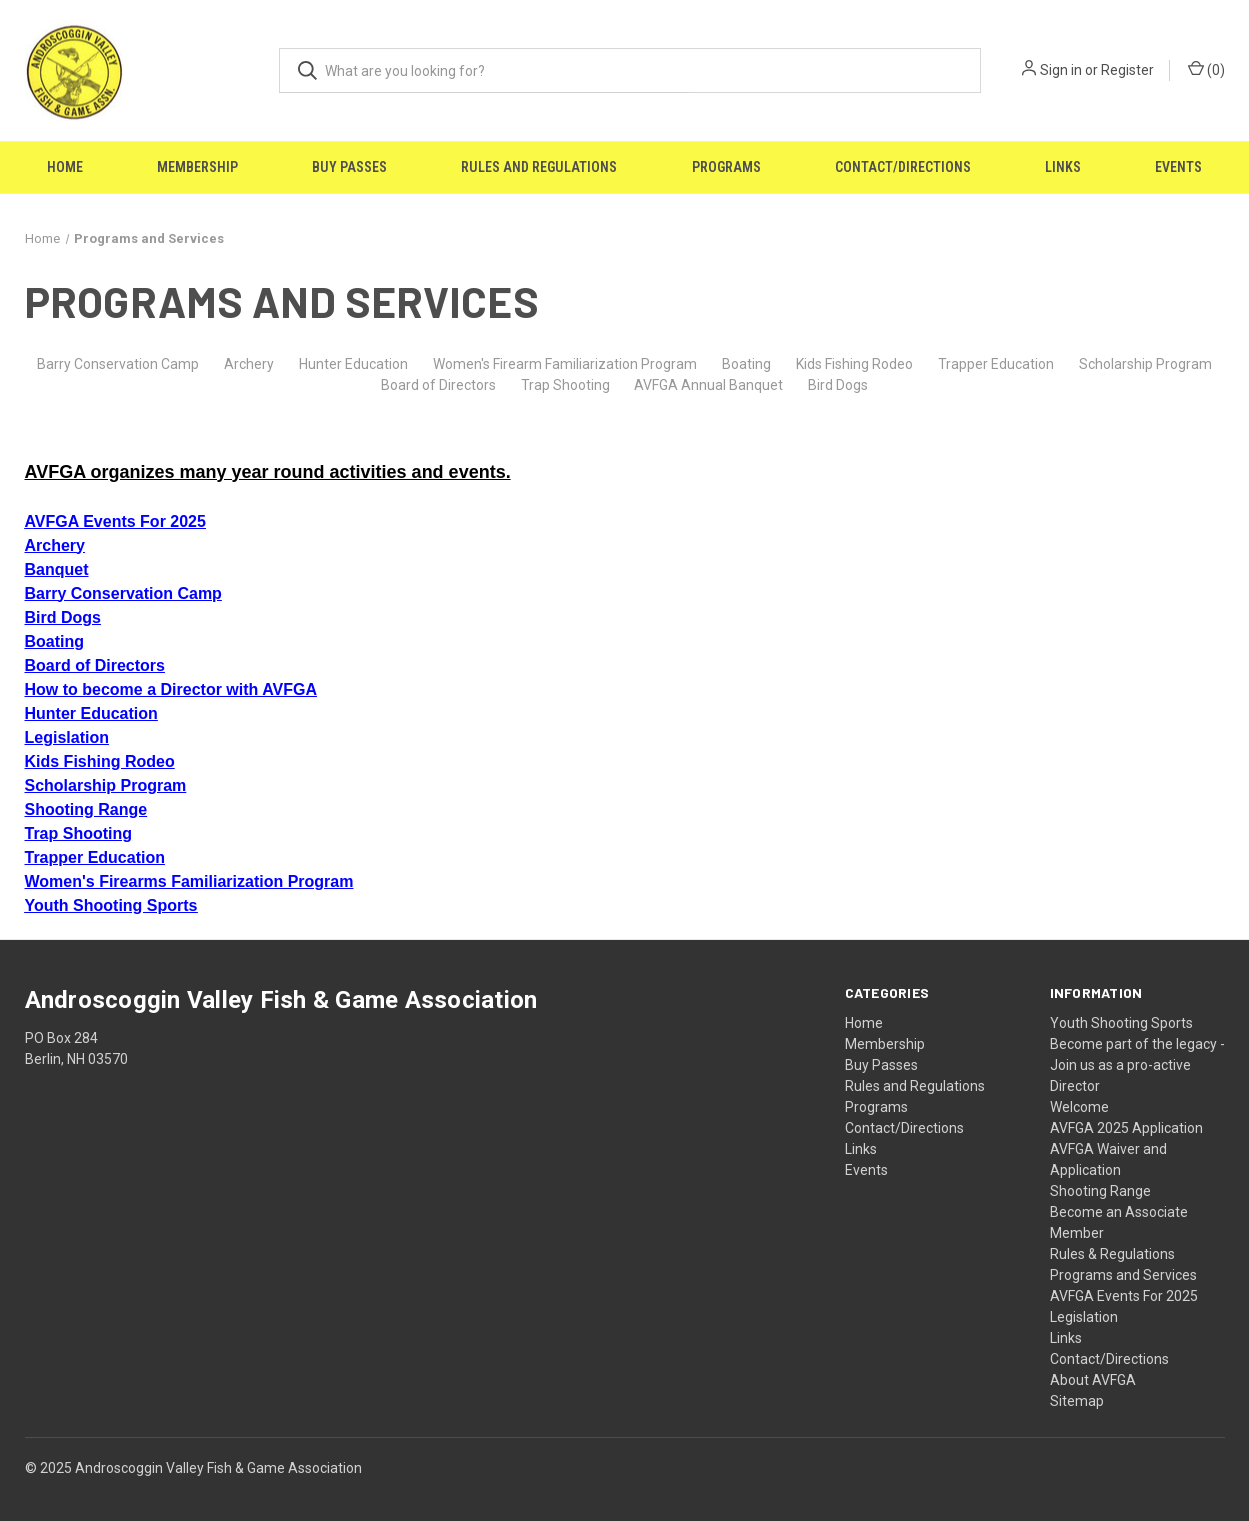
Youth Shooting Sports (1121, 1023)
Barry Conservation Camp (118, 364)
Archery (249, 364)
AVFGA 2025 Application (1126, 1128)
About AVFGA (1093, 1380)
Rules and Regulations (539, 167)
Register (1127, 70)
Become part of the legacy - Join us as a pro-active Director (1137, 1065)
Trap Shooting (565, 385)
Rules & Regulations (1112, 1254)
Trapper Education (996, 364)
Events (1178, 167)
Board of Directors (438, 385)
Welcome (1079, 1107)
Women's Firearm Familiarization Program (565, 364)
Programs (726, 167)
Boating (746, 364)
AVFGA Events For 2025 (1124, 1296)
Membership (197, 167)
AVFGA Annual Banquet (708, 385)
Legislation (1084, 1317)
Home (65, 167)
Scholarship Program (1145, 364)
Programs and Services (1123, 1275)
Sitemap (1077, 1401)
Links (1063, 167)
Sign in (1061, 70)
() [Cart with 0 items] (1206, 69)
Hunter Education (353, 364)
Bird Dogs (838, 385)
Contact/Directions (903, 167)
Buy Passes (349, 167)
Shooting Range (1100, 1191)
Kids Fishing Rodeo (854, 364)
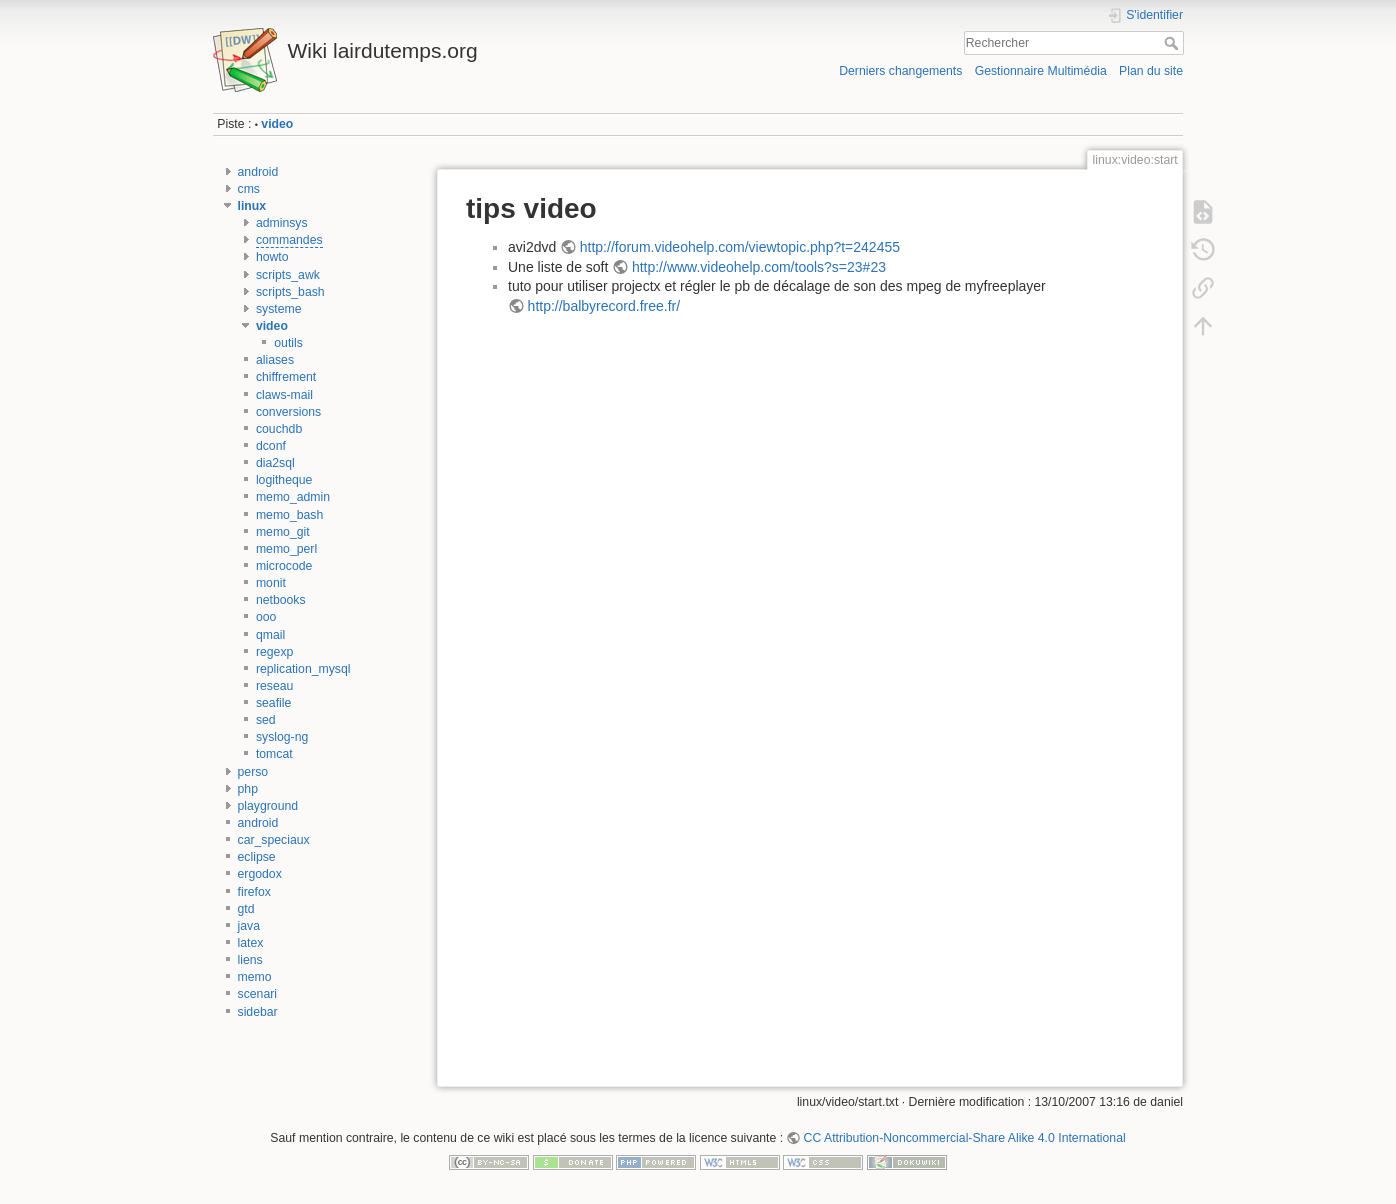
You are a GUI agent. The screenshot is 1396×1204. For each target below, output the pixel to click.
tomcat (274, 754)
---
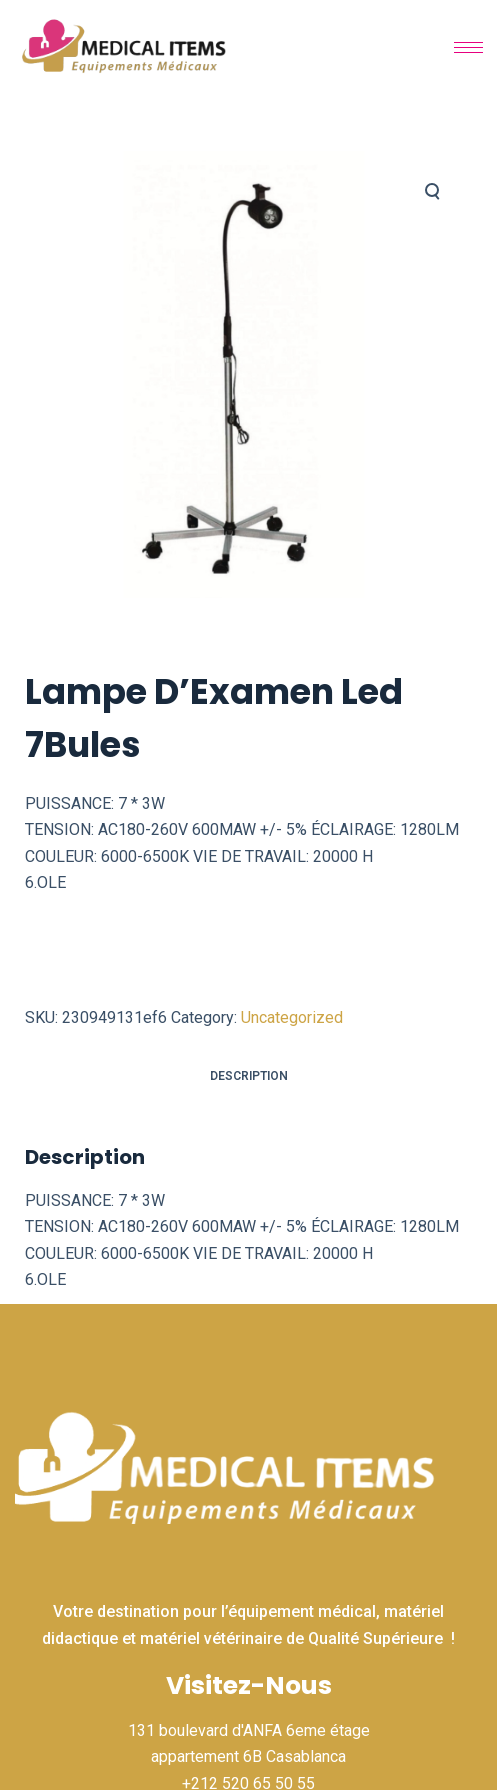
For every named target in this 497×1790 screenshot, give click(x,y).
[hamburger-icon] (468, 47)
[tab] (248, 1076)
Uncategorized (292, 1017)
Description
---
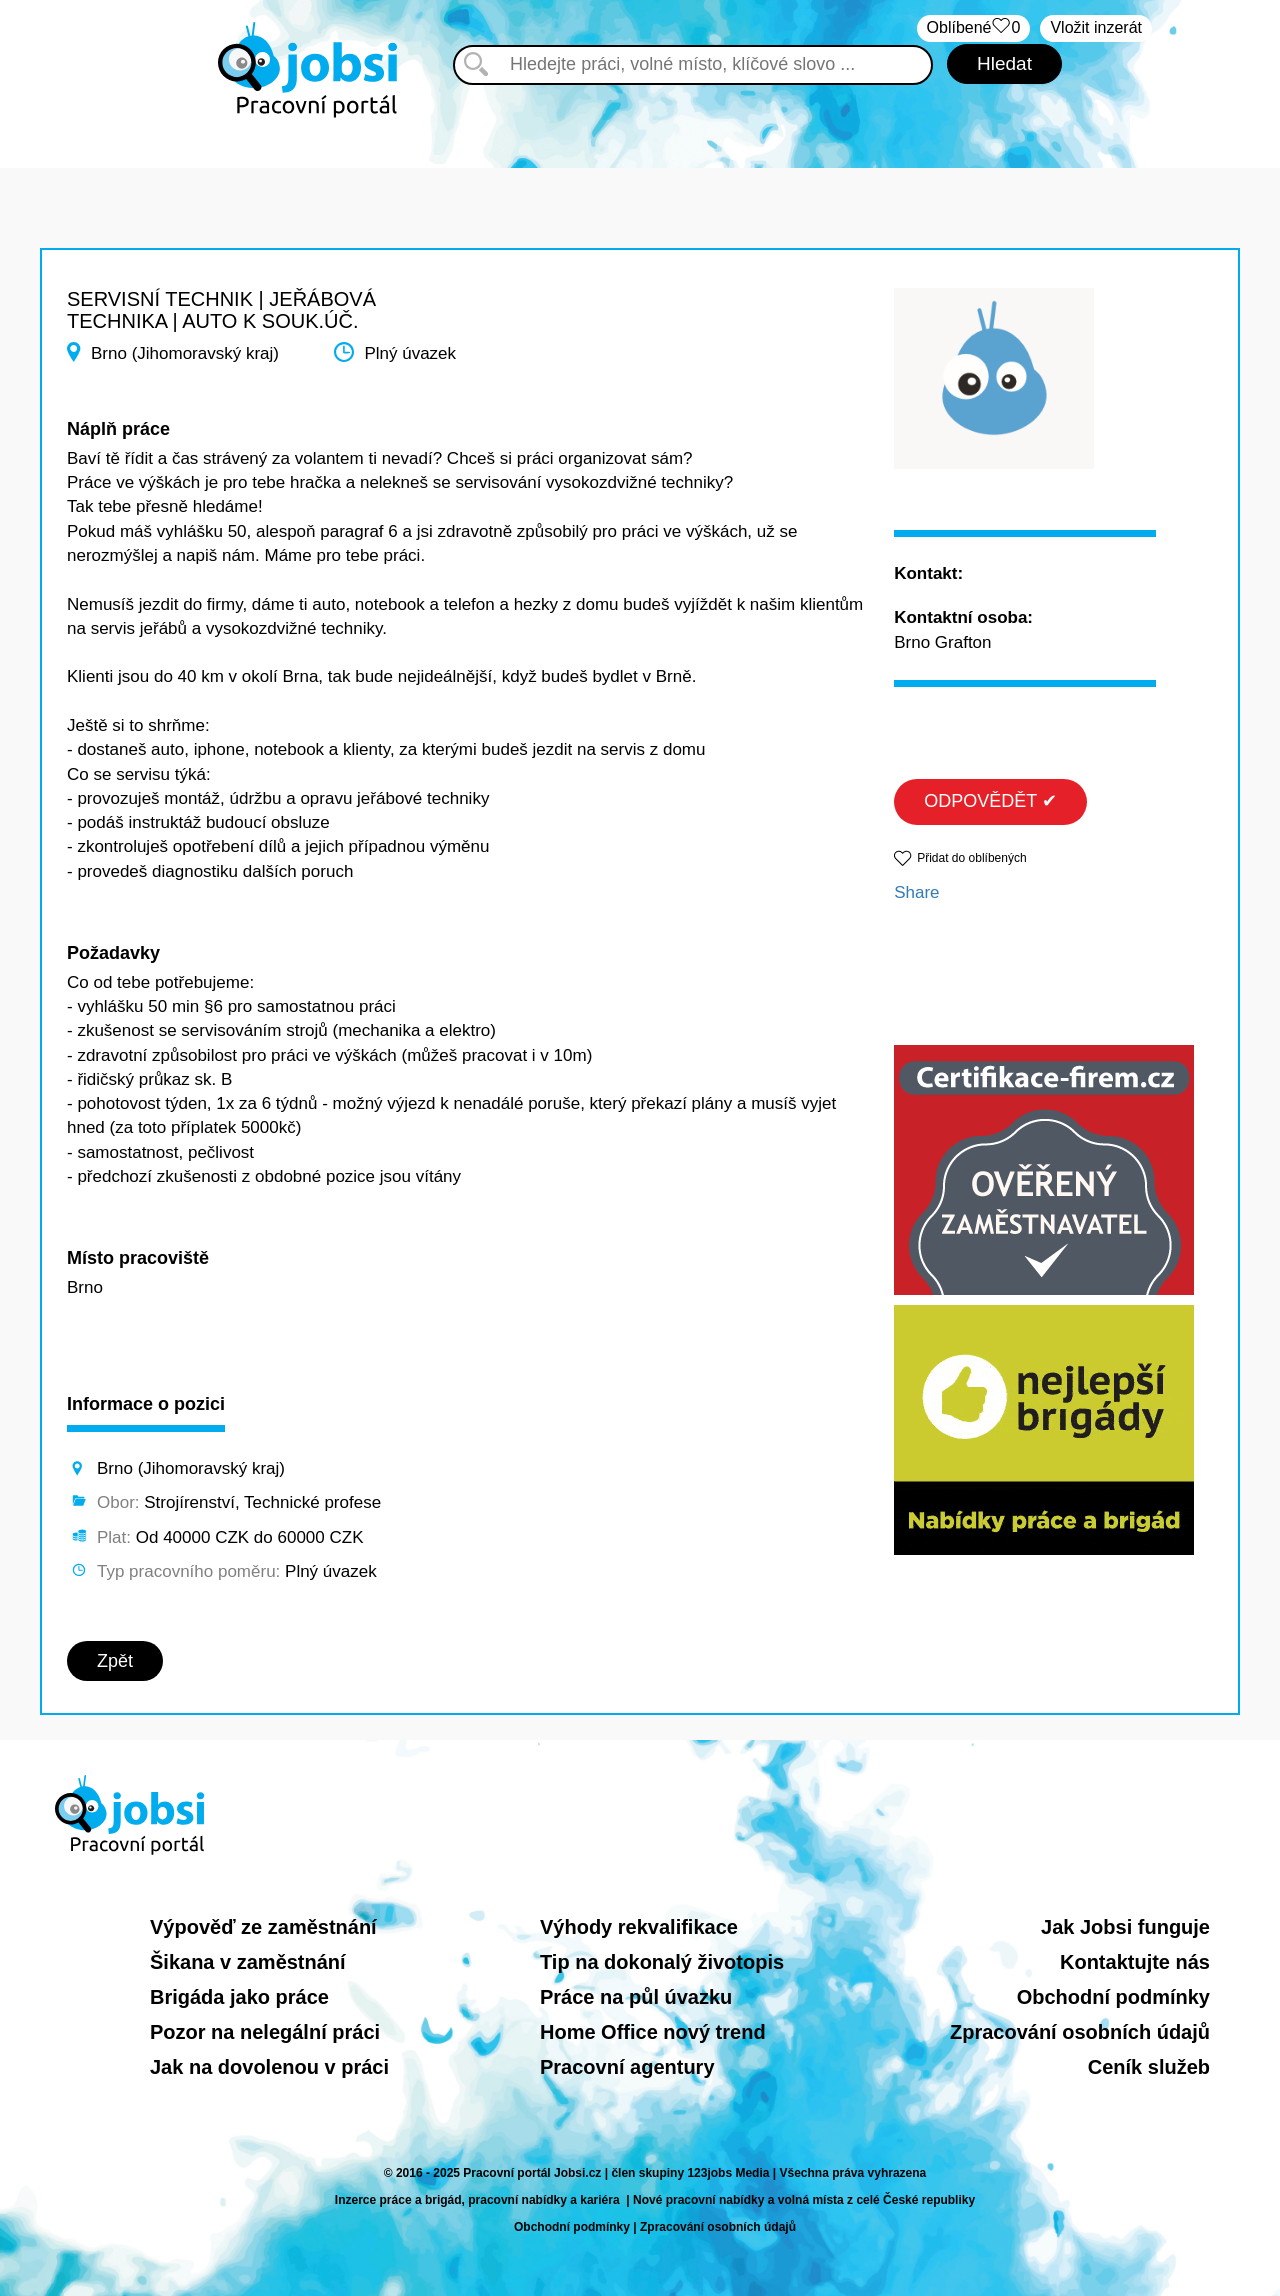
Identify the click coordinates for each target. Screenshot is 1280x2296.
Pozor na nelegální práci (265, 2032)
---
THE PROBLEM - Among the entries above, the line containing "AVFGA 2025 Application (1126, 1128)", the line containing "() [Cart with 0 items] (1206, 69)", and all lines between them are to be restated word for word; nothing else belongs in the reply.

REPLY -
AVFGA 2025 Application (1126, 1128)
About AVFGA (1093, 1380)
Rules and Regulations (539, 167)
Register (1127, 70)
Become part of the legacy - Join us as a pro-active Director (1137, 1065)
Trap Shooting (565, 385)
Rules & Regulations (1112, 1254)
Trapper Education (996, 364)
Events (1178, 167)
Board of Directors (438, 385)
Welcome (1079, 1107)
Women's Firearm Familiarization Program (565, 364)
Programs (726, 167)
Boating (746, 364)
AVFGA Events For 2025 (1124, 1296)
Membership (197, 167)
AVFGA Annual Banquet (708, 385)
Legislation (1084, 1317)
Home (65, 167)
Scholarship Program (1145, 364)
Programs and Services (1123, 1275)
Sitemap (1077, 1401)
Links (1063, 167)
Sign in (1061, 70)
() [Cart with 0 items] (1206, 69)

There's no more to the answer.